Jika ditinjau dari berbagai macam ekosistem, degradasi lahan dapat terjadi baik di lahan sawah, lahan kering, lahan gambut, hutan, mangrove, dan padang penggembalaan. 

Lahan sawah sebenarnya termasuk kedalam ekosistem yang relatif dapat dikatakan stabil, namun akhir - akhir ini malah cenderung mengalami penurunan dari segi kualitas yang cukup signifikan. Hal ini biasanya disebabkan akibat penggunaan pupuk yang melebihi batas normal sehingga menyebabkan kerusakan fisik berupa tanah retak saat kemarau tiba. 

Selanjutnya, lahan kering mengalami degradasi lahan yang terus meningkat dari tahun ke tahun dan semakin meluas. Hal ini dikarenakan alih fungsi lahan yang dilakukan sembarang oleh manusia. 

Selain itu, penyebab degradasi lahan kering ini juga disebabkan oleh aktivitas erosi dan penggunaan senyawa pencemaran limbah industri yang kawasan industrinya sendiri berdekatan dengan areal lahan kritis tersebut. Tidak hanya ekosistem sawah yang merupakan ekosistem relatif stabil, namun ekosistem gambut juga demikian stabil. 

Akan jika terjadi gangguan baik secara alami maupun non-alami, gambut akan mudah untuk mengalami degradasi. Dibutuhkan kecermatan dalam memanfaatkan lahan gambut ini agar tidak rapuh terdegradasi. 

Hal yang dilakukan dalam mengembangkan lahan gambut ini haruslah bersesuaian dengan prinsip yaitu adanya kegiatan restorasi sistem hidrologi untuk hutan rawa yang terdegradasi, butuh konservasi hutan gambut yang belum terdegradasi, dan adanya sistem pengelolaan air yang harus diperbaiki pada daerah yang akan mengalami peralihan fungsi lahan misalnya perkebunan.

Seperti yang kita tahu bersama, bahwa hutan Indonesia seringkali mengalami deforestasi oleh manusia sehingga areal hutan yang mengalami degradasi semakin meningkat terus menerus. Hal inilah yang menyebabkan penutupan vegetasi hutan di Indonesia juga semakin menurun. 

Menurut BPS, luas daratan kawasan hutan Indonesia pada tahun 2017 telah mencapai angka 120.601.155,73 hektar, namun terus mengalami penurunan menjadi 120.495.702,96 hektar atau turun sekitar 65.000 hektar di tahun 2019. 

Menurut Forest Watch Indonesia (FWI), laju deforestasi dan degradasi hutan Indonesia telah mencapai kisaran 1,6 - 1,8 juta ha/tahun pada interval waktu antara periode 1985 - 1998. Laju ini kian meningkat secara signifikan menjadi rata - rata 2,8 juta ha/ tahun pada periode 1997 - 2000. 

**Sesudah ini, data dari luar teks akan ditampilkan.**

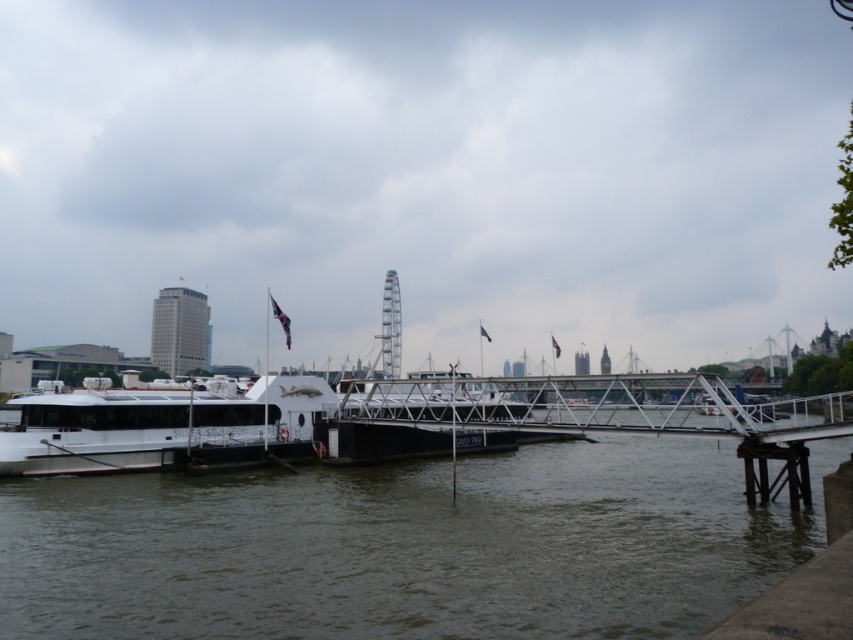 Consider the image. You are standing on the pier next to the white matte boat at left and want to throw a lifebuoy to someone in the brown water at lower left. The lifebuoy can travel 10 meters. Will it reach the person?

The brown water at lower left is 9.97 meters away from the white matte boat at left. Since the lifebuoy can travel 10 meters, it will reach the person in the brown water at lower left.

You are a photographer positioned on the dock and want to capture a clear shot of the white matte boat at left without the brown water at lower left obstructing it. How should you adjust your position?

The brown water at lower left is in front of the white matte boat at left, so you should move your position to the right side of the dock to ensure the boat is visible behind the water or adjust your angle to frame the boat beyond the water. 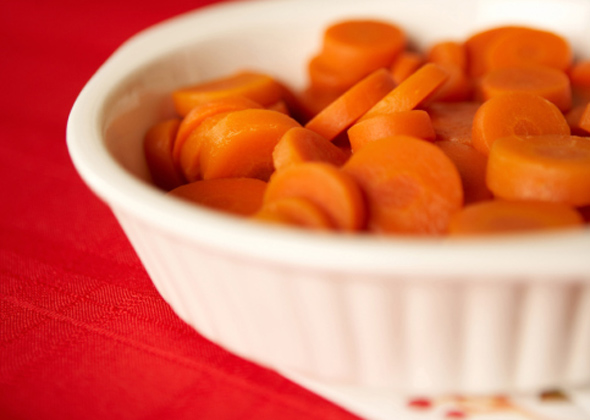 Where is `red tablecloth`? red tablecloth is located at coordinates (119, 307), (86, 26). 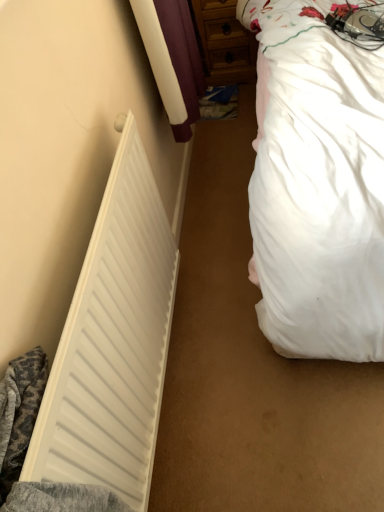 Locate an element on the screen. vacant region under white matte radiator at left (from a real-world perspective) is located at coordinates (171, 369). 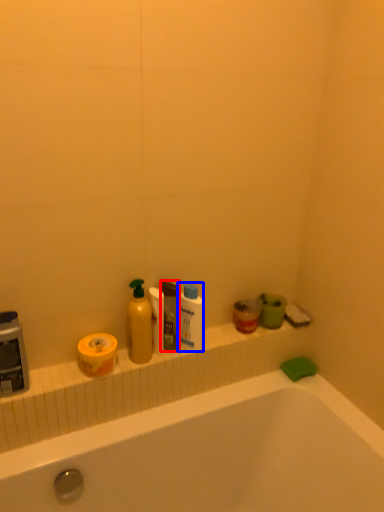 Question: Which of the following is the closest to the observer, mouthwash (highlighted by a red box) or cleaning product (highlighted by a blue box)?

Choices:
 (A) mouthwash
 (B) cleaning product

Answer: (A) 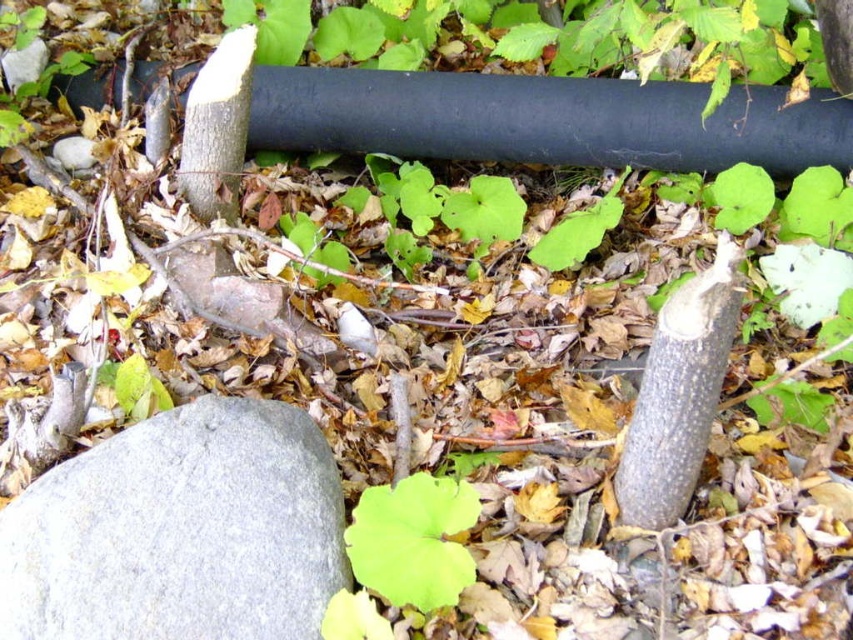 Can you confirm if gray rough rock at lower left is wider than green matte leaf at center?

Yes, gray rough rock at lower left is wider than green matte leaf at center.

Is point (260, 518) less distant than point (442, 496)?

Yes, it is in front of point (442, 496).

Image resolution: width=853 pixels, height=640 pixels. Describe the element at coordinates (180, 531) in the screenshot. I see `gray rough rock at lower left` at that location.

Locate an element on the screen. Image resolution: width=853 pixels, height=640 pixels. gray rough rock at lower left is located at coordinates (180, 531).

Untuk tahun 2020, Indonesia dinyatakan berhasil dalam menurunkan laju deforestasi dengan angka 115, 46 ha atau sekitar 75, 03% dalam periode 2019 - 2020 (Ditjen PKTL KLHK, 2021). 

Selain itu, untuk lahan kritis di Indonesia terbagi menjadi lahan kritis dan lahan sangat kritis. Menurut BPS, jumlah lahan sangat kritis di Indonesia sekitar 5,2 hektar dengan total jumlah lahan kritis yaitu 22 juta hektar pada tahun 2011. Lalu, terjadi penurunan di tahun 2013 menjadi 4,6 juta hektar lahan sangat  kritis dengan total lahan kritis sebanyak 19, 6 juta hektar. Lalu, terdapat 9,5 juta hektar lahan kritis dengan 4,6 juta hektar lahan yang sangat kritis pada tahun 2018. 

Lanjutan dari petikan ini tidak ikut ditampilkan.